Christina Njonki est en colère. « On ne souffre pas ici, on n’a pas faim ! Il y a le manioc, le cacao, l’huile de palme, les mangues, les noix de muscade et de cola…On n’a pas besoin qu’on s’occupe de nous ! »

Comme bien d’autres petits cultivateurs de la coopérative de Ntale et de villages de cette région du sud-ouest du Cameroun, cette femme explique dans un film tourné en 2012 par l’ONG américaine Oakland Institute (« The Herakles Debacle ») qu’elle ne veut pas qu’on lui défriche sa terre et la forêt environnante pour planter des milliers d’hectares de palmiers à huile au profit d’un investisseur étranger, le tout dans des conditions jugées indignes par les communautés locales et des ONG.

Quelque 8500 à 14 000 habitants sont concernés par les conséquences du projet qui fait fulminer Christina. Ainsi que des pans gigantesques de forêts tropicales riches en biodiversité et pourvoyeuses de ressources.
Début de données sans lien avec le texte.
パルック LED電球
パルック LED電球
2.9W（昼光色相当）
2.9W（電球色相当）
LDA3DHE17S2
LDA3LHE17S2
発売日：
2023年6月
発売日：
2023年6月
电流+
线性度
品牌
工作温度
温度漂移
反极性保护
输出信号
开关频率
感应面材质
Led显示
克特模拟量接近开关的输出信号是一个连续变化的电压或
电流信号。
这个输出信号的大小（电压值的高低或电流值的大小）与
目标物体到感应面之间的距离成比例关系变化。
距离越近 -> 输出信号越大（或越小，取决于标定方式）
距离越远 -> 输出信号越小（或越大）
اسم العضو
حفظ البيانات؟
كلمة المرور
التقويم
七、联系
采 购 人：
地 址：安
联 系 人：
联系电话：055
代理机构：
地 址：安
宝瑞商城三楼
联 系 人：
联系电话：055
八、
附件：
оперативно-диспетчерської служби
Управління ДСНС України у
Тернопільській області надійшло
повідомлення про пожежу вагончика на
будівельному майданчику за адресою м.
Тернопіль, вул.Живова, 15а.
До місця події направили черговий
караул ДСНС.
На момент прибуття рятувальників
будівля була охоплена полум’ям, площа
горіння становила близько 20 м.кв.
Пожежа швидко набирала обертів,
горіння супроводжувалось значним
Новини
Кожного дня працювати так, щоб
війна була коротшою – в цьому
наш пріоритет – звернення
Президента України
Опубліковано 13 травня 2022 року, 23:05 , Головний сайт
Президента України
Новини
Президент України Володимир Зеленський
En mai 2013, l’investisseur en question, la société américaine d’agriculture Herakles Farms, a annoncé la suspension de son projet géant dans cette région forestière du Cameroun. Cette décision est l’aboutissement d’une mobilisation qui a commencé en 2009, lorsque Herakles Farms a obtenu du gouvernement camerounais une concession de 99 ans sur 73 000 hectares de terres et de forêt dans le sud-ouest du Cameroun, à la frontière du Nigeria, dans le but est d’exploiter une plantation de palmiers à huile. C’est la filiale camerounaise de Herakles Farms, la SGSOC, qui opère sur le terrain.
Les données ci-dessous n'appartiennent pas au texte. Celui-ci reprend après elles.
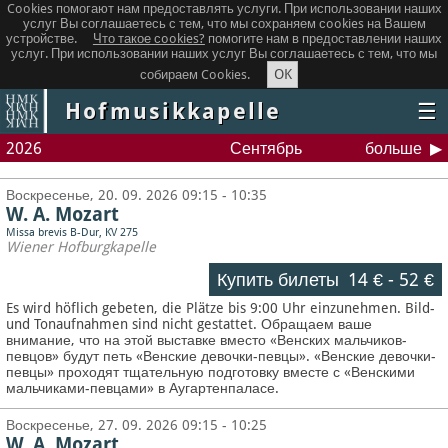
Cookies помогают нам предоставлять услуги. При использовании наших
услуг Вы соглашаетесь с тем, что мы сохраняем сookies на Вашем
устройстве.
Что такое сookies?
помогите нам в предоставлении наших
услуг. При использовании наших услуг Вы соглашаетесь с тем, что мы
OK
собираем Cookies.
Hofmusikkapelle
☰
2026
Сентябрь
больше
Воскресенье, 20. 09. 2026 09:15 - 10:35
W. A. Mozart
Missa brevis B-Dur, KV 275
Wiener Hofburgkapelle
Купить билеты
14 €
-
52 €
Es wird höflich gebeten, die Plätze bis 9:00 Uhr einzunehmen. Bild-
und Tonaufnahmen sind nicht gestattet.
Обращаем ваше
внимание, что на этой выставке вместо «Венских мальчиков-
певцов» будут петь «Венские девочки-певцы». «Венские девочки-
певцы» проходят тщательную подготовку вместе с «Венскими
мальчиками-певцами» в Аугартенпаласе.
Воскресенье, 27. 09. 2026 09:15 - 10:25
W. A. Mozart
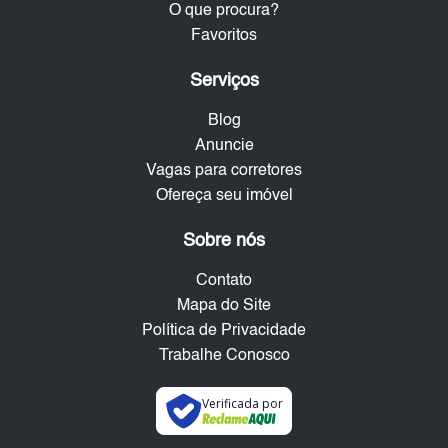
O que procura?
Favoritos
Serviços
Blog
Anuncie
Vagas para corretores
Ofereça seu imóvel
Sobre nós
Contato
Mapa do Site
Política de Privacidade
Trabalhe Conosco
Verificada por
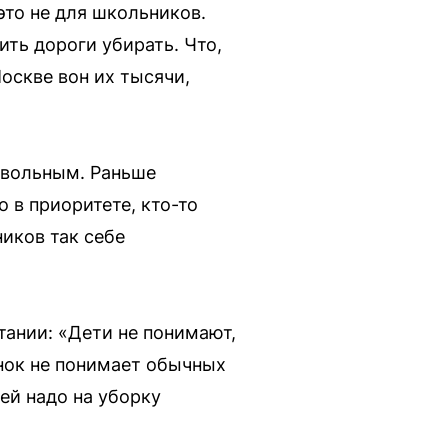
это не для школьников.
ить дороги убирать. Что,
оскве вон их тысячи,
овольным. Раньше
 в приоритете, кто-то
ников так себе
тании: «Дети не понимают,
енок не понимает обычных
ей надо на уборку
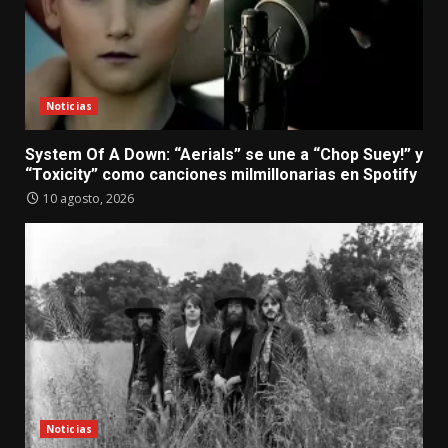
Noticias
System Of A Down: “Aerials” se une a “Chop Suey!” y
“Toxicity” como canciones milmillonarias en Spotify
10 agosto, 2026
Noticias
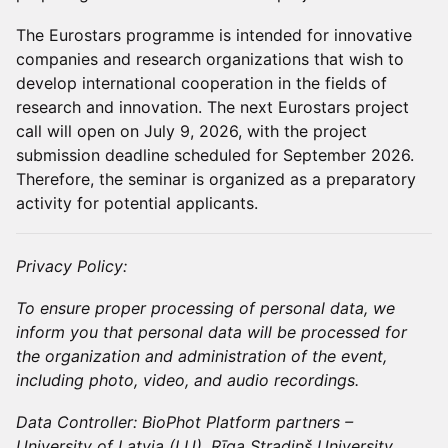
The Eurostars programme is intended for innovative
companies and research organizations that wish to
develop international cooperation in the fields of
research and innovation. The next Eurostars project
call will open on July 9, 2026, with the project
submission deadline scheduled for September 2026.
Therefore, the seminar is organized as a preparatory
activity for potential applicants.
Privacy Policy:
To ensure proper processing of personal data, we
inform you that personal data will be processed for
the organization and administration of the event,
including photo, video, and audio recordings.
Data Controller: BioPhot Platform partners –
University of Latvia (LU), Rīga Stradiņš University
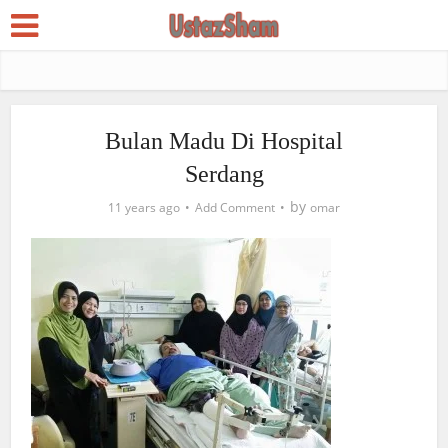
Bulan Madu Di Hospital
Serdang
by
11 years ago
Add Comment
omar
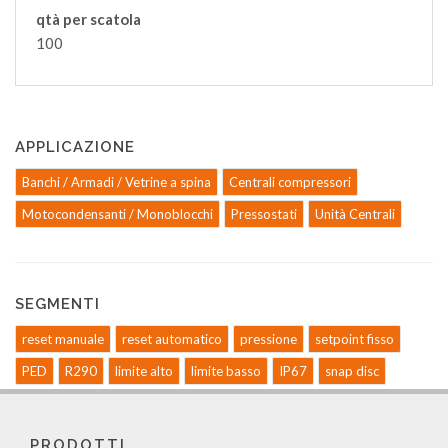
qtà per scatola
100
APPLICAZIONE
Banchi / Armadi / Vetrine a spina
Centrali compressori
Motocondensanti / Monoblocchi
Pressostati
Unità Centrali
SEGMENTI
reset manuale
reset automatico
pressione
setpoint fisso
PED
R290
limite alto
limite basso
IP67
snap disc
PRODOTTI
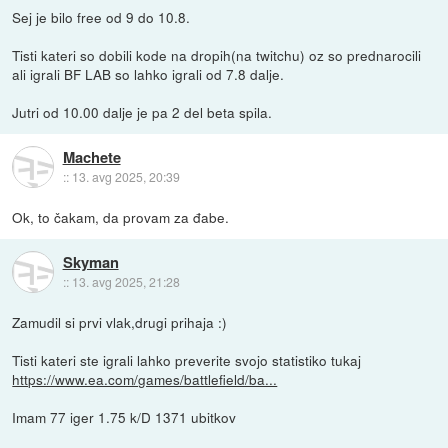
Sej je bilo free od 9 do 10.8.
Tisti kateri so dobili kode na dropih(na twitchu) oz so prednarocili
ali igrali BF LAB so lahko igrali od 7.8 dalje.
Jutri od 10.00 dalje je pa 2 del beta spila.
Machete
::
13. avg 2025, 20:39
Ok, to čakam, da provam za đabe.
Skyman
::
13. avg 2025, 21:28
Zamudil si prvi vlak,drugi prihaja :)
Tisti kateri ste igrali lahko preverite svojo statistiko tukaj
https://www.ea.com/games/battlefield/ba...
Imam 77 iger 1.75 k/D 1371 ubitkov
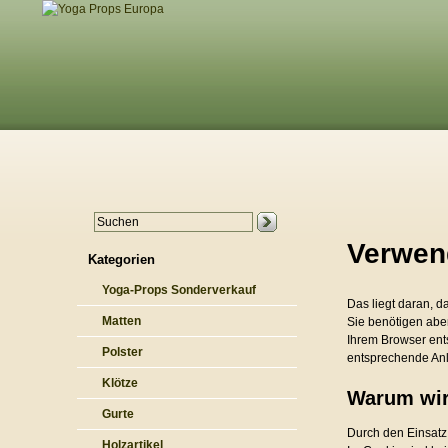
Verwen
Kategorien
Yoga-Props Sonderverkauf
Das liegt daran, d
Matten
Sie benötigen abe
Ihrem Browser ent
Polster
entsprechende Anl
Klötze
Warum wir
Gurte
Durch den Einsatz 
Holzartikel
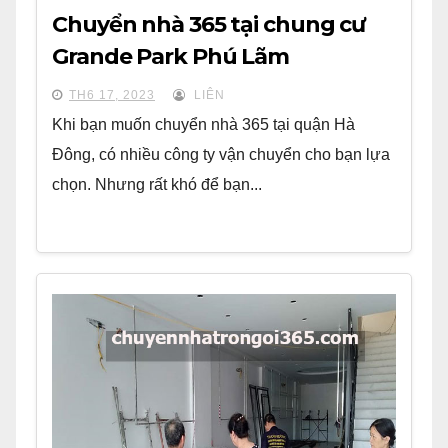
Chuyển nhà 365 tại chung cư
Grande Park Phú Lãm
TH6 17, 2023
LIÊN
Khi bạn muốn chuyển nhà 365 tại quận Hà
Đông, có nhiều công ty vận chuyển cho bạn lựa
chọn. Nhưng rất khó để bạn...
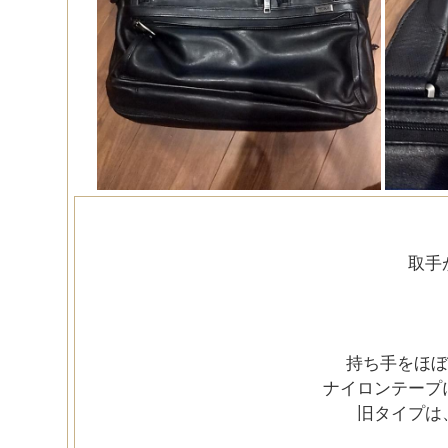
取手
持ち手をほぼ
ナイロンテープ
旧タイプは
Alertées par ce projet de déforestation massive qui allait de surcroît priver les villageois de leurs terres et de leur gagne-pain, des ONG locales mènent alors l’enquête, relayées par Greenpeace et Oakland Institute. En novembre 2012, plusieurs militants de l’ONG camerounaise SEFE seront arrêtés par la police. En mai 2013, Oakland Institute publie un rapport, « Le double jeu d’Herakles Farms » qui dénonce, documents à l’appui, les failles et méthodes douteuses de l’entreprise new-yorkaise dans ce projet.

Un contrat surprenant

L’enquête révèle que les termes du contrat passé avec le ministère camerounais de l’Economie en 2009 – signé par le ministre Louis-Paul Motaze à l’époque – sont pour le moins étonnants. Le tarif de location de la terre est de 0,50 dollar à 1 dollar par hectare et par an. Or en Malaisie, pays de culture intensive de palmiers à huile, le tarif de location se situe entre 3000 et 4000 dollars par hectare…

Herakles Farms obtient aussi une exonération fiscale de dix ans sur ses bénéfices (contre 25% d’imposition en Malaisie). Enfin la société fait valoir la création de 7500 emplois. Un document interne d’Herakles Farm à propos de l’opération au Cameroun se félicite toutefois d’un coût de main-d’œuvre près de deux fois moins cher qu’en Malaisie, permettant de « réaliser une économie de 18 millions de dollars par an ». En outre, est-il ajouté dans ce texte, « Le chômage massif au Cameroun laisse penser qu’aucune pression salariale ne se fera sentir pendant de nombreuses années ». Une phrase qui en dit long sur l’ambiguïté du discours de cette société américaine dont le dirigeant, Bruce Wrobel, prône la lutte contre la pauvreté et affirme son engagement dans le développement durable. Une phrase, comme d’autres phrases, qui n’était pas censée être rendue publique. De fait, Greenpeace et Oakland Institute ont mis la main sur un ensemble de documents internes ou destinés aux investisseurs d’Herakles Farms, ainsi que sur des mails. Les ONG se portent garantes de l’authenticité de ces documents.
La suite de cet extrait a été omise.